TREMONT — Floats at the town wharf will be returned to the state lease configuration and town officials will take the winter to explore other options, selectmen decided at a recent meeting.
The configuration of the floats has been debated for several years, following requests for changes from Thurston’s Lobster Pound, who would like to expand their operation to add a private marina.
During the Sept. 17 select board meeting, Town Manager Chris Saunders told selectmen he had met with the owners of Thurston’s, Mike Radcliffe and Derek Lapointe.
As a result of that meeting, the pound’s owners asked if the town would be willing to have an engineer come up with alternative designs that would serve both parties. Suggested float designs from the engineer could then go to a public hearing, Saunders said.
Two years ago, Thurston’s presented a plan to the Harbor Committee for an expansion of their marina. One concern the committee expressed was the 50 feet of clearance between the plan’s northernmost float and the town’s southernmost float. Lapointe and Radcliffe agreed to reduce their number of floats to increase the opening to 80 feet.
Any plan Thurston’s or the town has to change physical structures requires notification of abutting property owners. Although the changes do not require neighbor approval, both parties have agreed to work together to find cohesive solutions.
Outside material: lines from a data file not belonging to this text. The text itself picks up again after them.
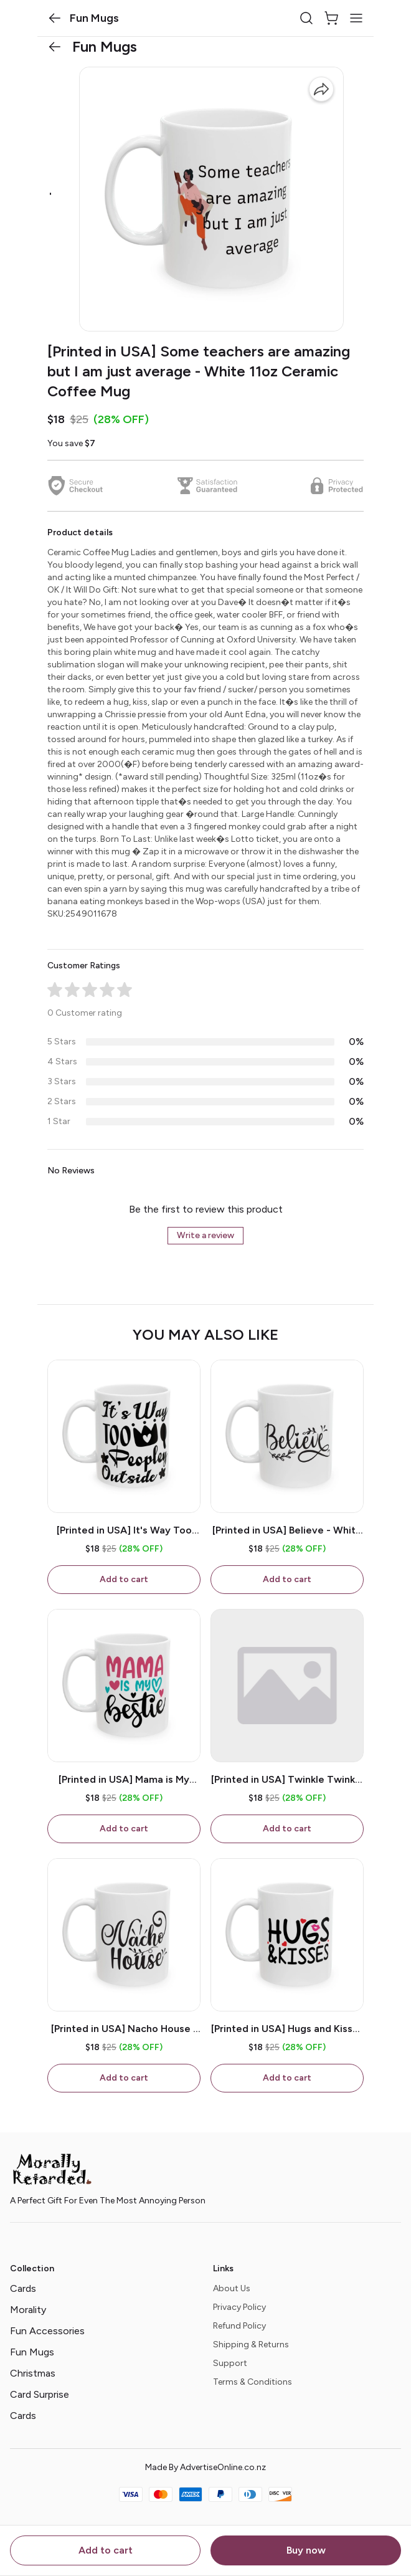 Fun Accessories (47, 2331)
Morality (28, 2310)
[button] (54, 18)
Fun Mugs (32, 2352)
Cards (23, 2288)
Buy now (306, 2550)
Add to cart (105, 2550)
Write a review (205, 1235)
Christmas (32, 2373)
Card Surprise (39, 2394)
Conversation around the floats at this point is focused on receiving grant money from the state. In order to receive nearly $15,000 in grant funds from the Bureau of Submerged Lands, the float configuration on one of the town’s docks must match the lease with the state.
It does not currently match. It was changed more than a year ago to accommodate large fishing vessels coming to the town wharf to offload their catch for the day.
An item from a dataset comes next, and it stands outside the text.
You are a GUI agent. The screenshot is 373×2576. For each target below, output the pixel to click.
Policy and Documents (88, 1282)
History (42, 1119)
“They’re not going to pay us until they see evidence the floats have been changed,” said Saunders about the state in a conversation with the Islander last week. “If the floats are changed, they will stay that way until 2034.”
That is when the current lease expires.
“I think turning the floats is going to block access to the dock,” said Selectman Jamie Thurlow at the meeting. “No one wants that. Would it hurt to get a few ideas?”
Thurlow had originally recused himself from the conversation, citing the possibility of familial bias because he is a second cousin to the owners of Thurston’s. Other selectmen permitted him to join the conversation after he stated he could form an unbiased opinion on the matter.
Harbormaster Justin Seavey agreed it would be valuable to have an objective party come up with options.
“Who’s going to pay for it?” Seavey asked.
Then, Stewart Murphy spoke up from the public and suggested returning the floats to the lease configuration and taking the winter to think about it. Activity at the wharf slows down considerably in November, he said.
“It buys us a lot of time,” said Chairman Kevin Buck. “I agree 100 percent. I think that’s a great idea.”
“Have [the owners of Thurston’s] offered suggestions that would be acceptable?” Buck asked.
Saunders said Radcliffe and Lapointe had suggested moving all town floats to a dock off the north end of the wharf.
Selectmen did not take a vote on the item but all did agree to forgo hiring an engineer to assess the situation at this time. Town officials have told the Bureau of Submerged Lands the floats will be changed back to the lease configuration sometime in November.